TDM AI-driven Synthetic Generation Installation

K2View’s Test Data Management (TDM) 9.0 equips your QA and development teams with cutting-edge AI-driven synthetic data generation, transforming test data creation from manual rule-based scripts into smart automation:

  • AI-First Data Synthesis: TDM seamlessly integrates with AI models to train on your existing data schema and generate realistic, production-grade synthetic entities—all within the platform.
  • One-Click AI Workflows: Simply select a business entity, choose your training model, specify volume, and launch a “generate new data” task. The system handles model selection, data ingestion into Fabric, and optional direct loading into test environments
  • Robust Implementation Controls: Easily configure AI endpoints using global settings—like AI_DB_INTERFACE, AI_ENVIRONMENT, and AI_EXECUTION—so teams can tailor connectivity, environments, and cleanup protocols
  • Hybrid, Business-Ready Approach: Choose between rule-based or AI-based generation per scenario—ideal for use cases ranging from edge-case testing to large-scale synthetic population
  • Seamless Integration & Compliance: Generated entities come with built-in handling for sequence IDs, LUI mapping, and referential integrity.
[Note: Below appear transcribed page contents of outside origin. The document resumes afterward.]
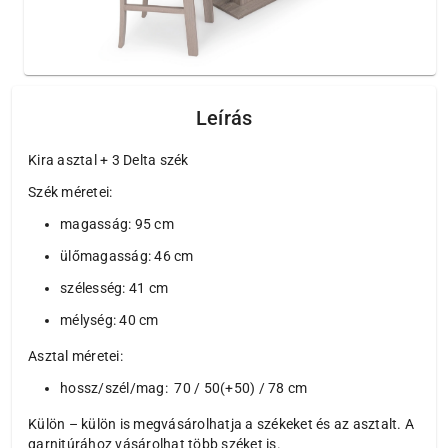
Leírás
Kira asztal + 3 Delta szék
Szék méretei:
magasság: 95 cm
ülőmagasság: 46 cm
szélesség: 41 cm
mélység: 40 cm
Asztal méretei:
hossz/szél/mag: 70 / 50(+50) / 78 cm
Külön – külön is megvásárolhatja a székeket és az asztalt. A
garnitúrához vásárolhat több széket is.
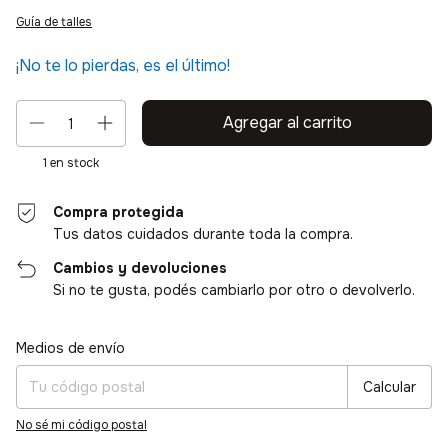
Guía de talles
¡No te lo pierdas, es el último!
1
en stock
Compra protegida
Tus datos cuidados durante toda la compra.
Cambios y devoluciones
Si no te gusta, podés cambiarlo por otro o devolverlo.
Entregas para el CP:
Cambiar CP
Medios de envío
Calcular
No sé mi código postal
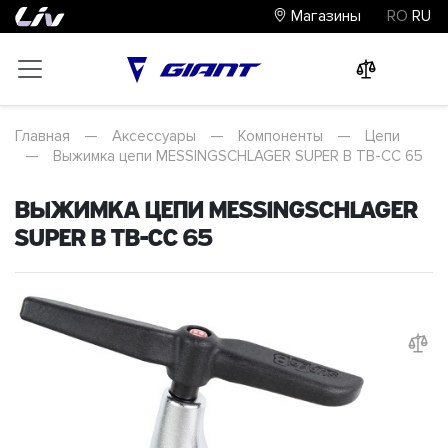
Магазины
RO
RU
0
0
0
Главная
—
Аксессуары
—
Компоненты
—
Цепи
—
Выжимка цепи MESSINGSCHLAGER SUPER B TB-CC 65
Выжимка цепи MESSINGSCHLAGER
SUPER B TB-CC 65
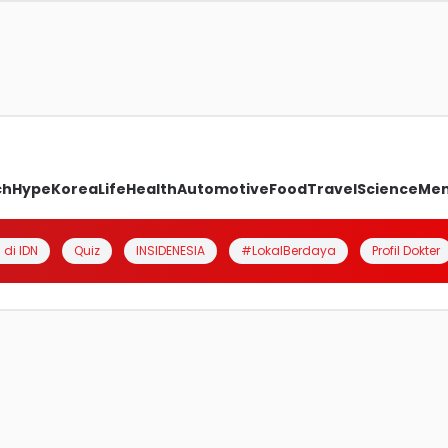
ch
Hype
Korea
Life
Health
Automotive
Food
Travel
Science
Me
 di IDN
Quiz
INSIDENESIA
#LokalBerdaya
Profil Dokter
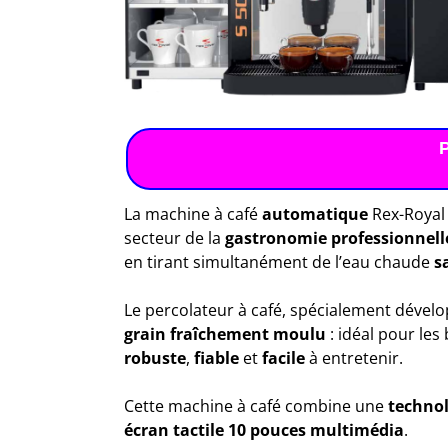
La machine à café
automatique
Rex-Royal
secteur de la
gastronomie professionnell
en tirant simultanément de l’eau chaude
sa
Le percolateur à café, spécialement dévelo
grain fraîchement moulu
: idéal pour les
robuste
,
fiable
et
facile
à entretenir.
Cette machine à café combine une
technol
écran tactile 10 pouces multimédia
.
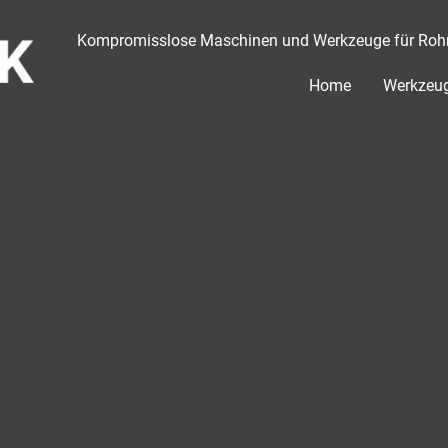
Kompromisslose Maschinen und Werkzeuge für Rohr 
Home
Werkzeu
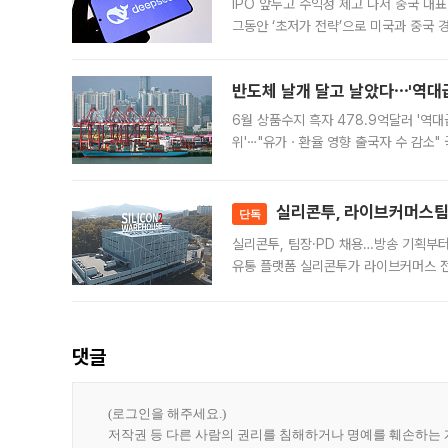
IPO 앞두고 수익성 제고 나서 중국 대표
그동안 ‘초저가 전략’으로 미국과 중국
가된다. 블룸버그통신에 따르면 딥시크는
반도체 날개 달고 날았다⋯'역대급
6월 상품수지 흑자 478.9억달러 '역대
위'⋯"유가ㆍ환율 영향 출국자 수 감소" 
급 수출 호조가 매달 이어지면서 6월 
대 기
실리콘투, 라이브커머스팀 
단독
실리콘투, 팀장·PD 채용…방송 기획부
유통 플랫폼 실리콘투가 라이브커머스 전
나섰다. 국내 화장품을 해외 유통망에 공
댓글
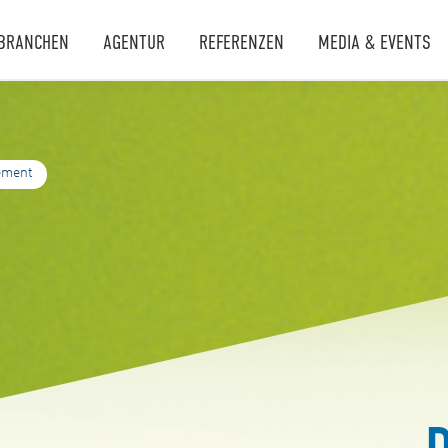
BRANCHEN
AGENTUR
REFERENZEN
MEDIA & EVENTS
ement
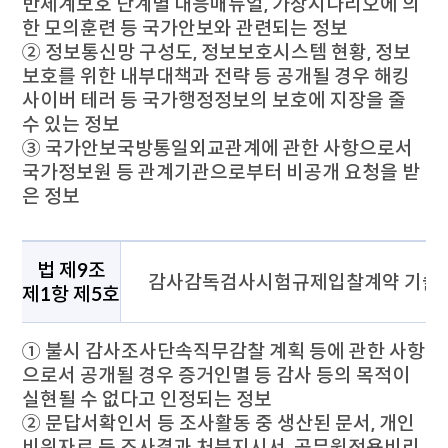
반체계보호 단계별 대응매뉴얼, 가상시나리오에 의
한 모의훈련 등 국가안보와 관련되는 정보
② 정보통신망 구성도, 정보보호시스템 현황, 정보
보호를 위한 내부대책과 전략 등 공개될 경우 해킹
사이버 테러 등 국가행정정보의 보호에 지장을 줄
수 있는 정보
③ 국가안보국방통일외교관계에 관한 사항으로서
국가정보원 등 관계기관으로부터 비공개 요청을 받
은 정보
비공개 대상정보의 세부기준으로 법 제9조 제1항 제5호에 대하
법 제9조
감사감독검사시험규제입찰계약 기술개발
제1항 제5호
① 불시 감사조사단속직무감찰 계획 등에 관한 사항
으로서 공개될 경우 증거인멸 등 감사 등의 목적이
실현될 수 없다고 인정되는 정보
② 문답서확인서 등 조사활동 중 생산된 문서, 개인
비위자료 등 조사결과 처분지시서, 공무원전용비리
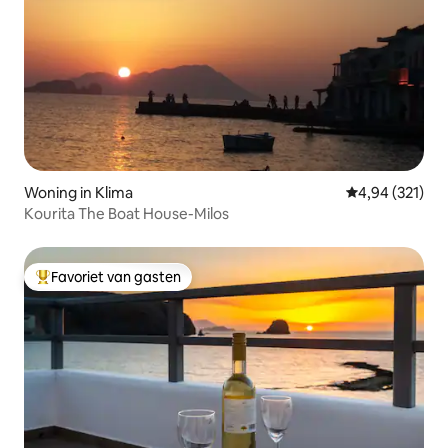
Woning in Klima
Gemiddelde beo
4,94 (321)
Kourita The Boat House-Milos
Favoriet van gasten
Topfavoriet van gasten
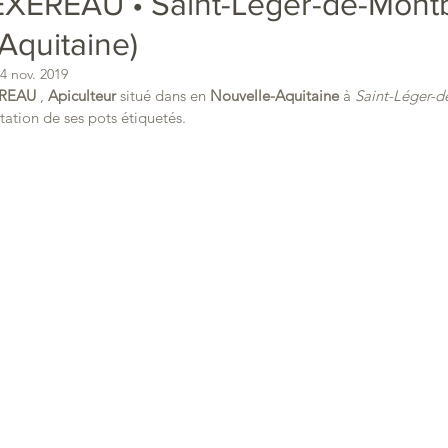
EXEREAU • Saint-Léger-de-Mont
Aquitaine)
4 nov. 2019
EREAU
 , 
Apiculteur
 situé dans en 
Nouvelle-Aquitaine 
à 
Saint-Léger-
tation de ses pots étiquetés.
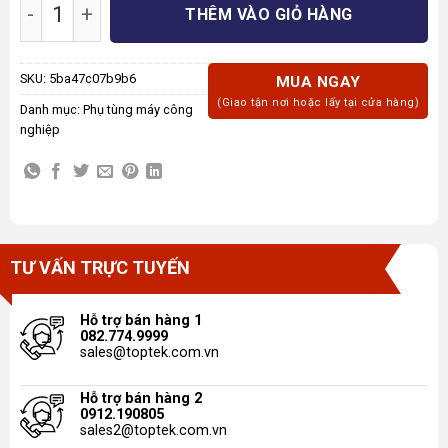
Động Cơ Tiết Kiệm Điện số lượng
THÊM VÀO GIỎ HÀNG
SKU:
5ba47c07b9b6
MUA NGAY
(Giao tận nơi hoặc lấy tại cửa hàng)
Danh mục:
Phụ tùng máy công
nghiệp
TƯ VẤN TRỰC TUYẾN
Hỗ trợ bán hàng 1
082.774.9999
sales@toptek.com.vn
Hỗ trợ bán hàng 2
0912.190805
sales2@toptek.com.vn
All data is cataloged in Fabric and masked as needed.

To learn more, review the TDM-AI project implementation guidelines available here.

This TDM AI installation guide outlines the key infrastructure and application setup steps required to integrate K2View TDM 9.0 with AI-powered capabilities, covering everything from GPU-enabled environment provisioning to project configuration, cleanup processes, and performance testing.

This document describes the infrastructure and the application setup for integrating TDM with AI.

Table of Contents

  1. Prerequisites
  2. GPU-based GKE Creation
  3. TDM Project Configuration
  4. Manual Cleanup Flow
  5. AI Tests - Performance Results

Prerequisites

  • K2view cloud site
  • GCP account
  • GCP project with the necessary permissions for creating:
    • VPC
    • GKE
    • AlloyDB (optional)
    • Training task image in Artifact Registry
    • Generation task image in Artifact Registry
  • GCP quota for
    • At least 1 NVIDIA A100 40GB GPU
    • At least 12 A2 CPUs
  • gcloud installed
  • kubectl installed

GPU-based GKE Creation

VPC

  1. Open GCP console
  2. Go to VPC network section and click on "Create VPC network"
  3. Populate the following:
    • VPC Name
    • Subnet creation mode: Custom
    • Subnet Name
    • Region
    • IPv4 range

Keep the default values for the remaining parameters.

GKE

  1. Open GCP console
  2. Go to Kubernetes Engine -> Clusters
  3. Click "Create"
  4. Click "Configure" in the "Standard: You manage your cluster" option
  5. Populate the following:
  • Cluster basics
    • Name
    • Location type: Zonal
    • Zone (choose a zone from the region that you have created in the VPC section of this document)
  • Default Pool
    • Name
    • Number of nodes: 1
    • Nodes
      • Machine configuration: GPUs
      • GPU type: NVIDIA A100 40GB
      • Number of GPUs: 1
      • GPU Driver installation: Google-managed
      • Select a driver version: Latest
      • Machine type: a2-highgpu-1g (12 vCPU, 6 core, 85 GB memory)
      • Boot disk size: 500
  • Networking
    • Network: Choose the network that you have created in the VPC section of this document
    • Node subnet: Choose the subnet that you created in the VPC section of this document
  1. Following the population of all parameters, click "Create".
  2. Following the creation of the cluster, connect it to your kubectl by clicking on the cluster's name -> Connect -> Command-line access. Copy the content, paste it and run it in your terminal.
  3. Validate the installation.
kubectl config current-context # Check the kubectl is connected to your cluster
kubectl get ns # Check that you can see the namespaces of the cluster

Admin Token

An admin token enables Fabric to interact with the Kubernetes API server using an HTTP/HTTPS interface.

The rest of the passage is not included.